O ex-primeiro-ministro de Portugal António Guterres, 67, deve ser oficializado hoje (6) como o próximo secretário-geral das Nações Unidas, após ter sido escolhido com 13 votos a favor e só duas abstenções pelos membros do Conselho de Segurança da organização. Havia dez nomes na disputa. Após a resolução ser aprovada pelo Conselho, o nome de Guterres segue para chancela na Assembleia Geral da ONU, o que costuma ser apenas uma formalidade.
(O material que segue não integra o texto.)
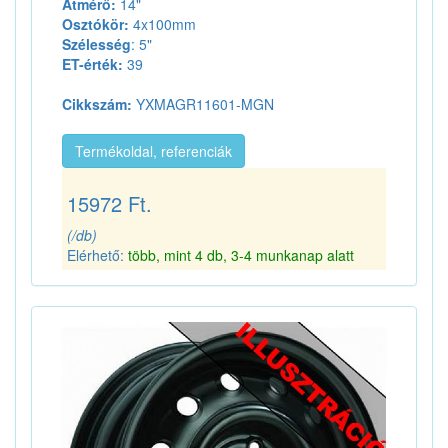
Átmérő:
14"
Osztókör:
4x100mm
Szélesség
: 5"
ET-érték:
39
Cikkszám:
YXMAGR11601-MGN
Termékoldal, referenciák
15972 Ft.
(/db)
Elérhető:
több, mint 4 db, 3-4 munkanap alatt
Se confirmado, Guterres substitui o atual secretário-geral, Ban Ki-moon, em janeiro de 2017.

A indicação de Guterres, que durante uma década comandou a agência de refugiados da ONU (Acnur), frustra a expectativa e a pressão da opinião pública de ver uma mulher à frente da organização, que em 71 anos só foi liderada por homens.

Apesar da quantidade recorde de candidaturas femininas e das declarações favoráveis do atual secretário, Ban Ki-moon, a ascensão de uma mulher esbarrou em divergências políticas entre os membros do Conselho, sobretudo entre Rússia e EUA, que têm poder de veto.

Inicialmente favorita na disputa por ser mulher e do Leste europeu, região da vez no rodízio informal na ONU, a búlgara Irina Bokova, chefe da Unesco (braço cultural da instituição), acabou a corrida em quarto lugar. Na reta final, a candidata foi abandonada até por uma boa parte da delegação de seu país, que lançou uma segunda concorrente, Kristalina Georgieva.

Com mais de 40 anos de experiência política e diplomática, Guterres soube abrir caminho e vencer as resistências, vendendo-se como uma alternativa equilibrada em tempos de polarizações. O agravamento da crise dos refugiados nos últimos dois anos serviu ainda para promover seu trabalho como chefe do Acnur, cargo que ocupou entre 2005 e 2015.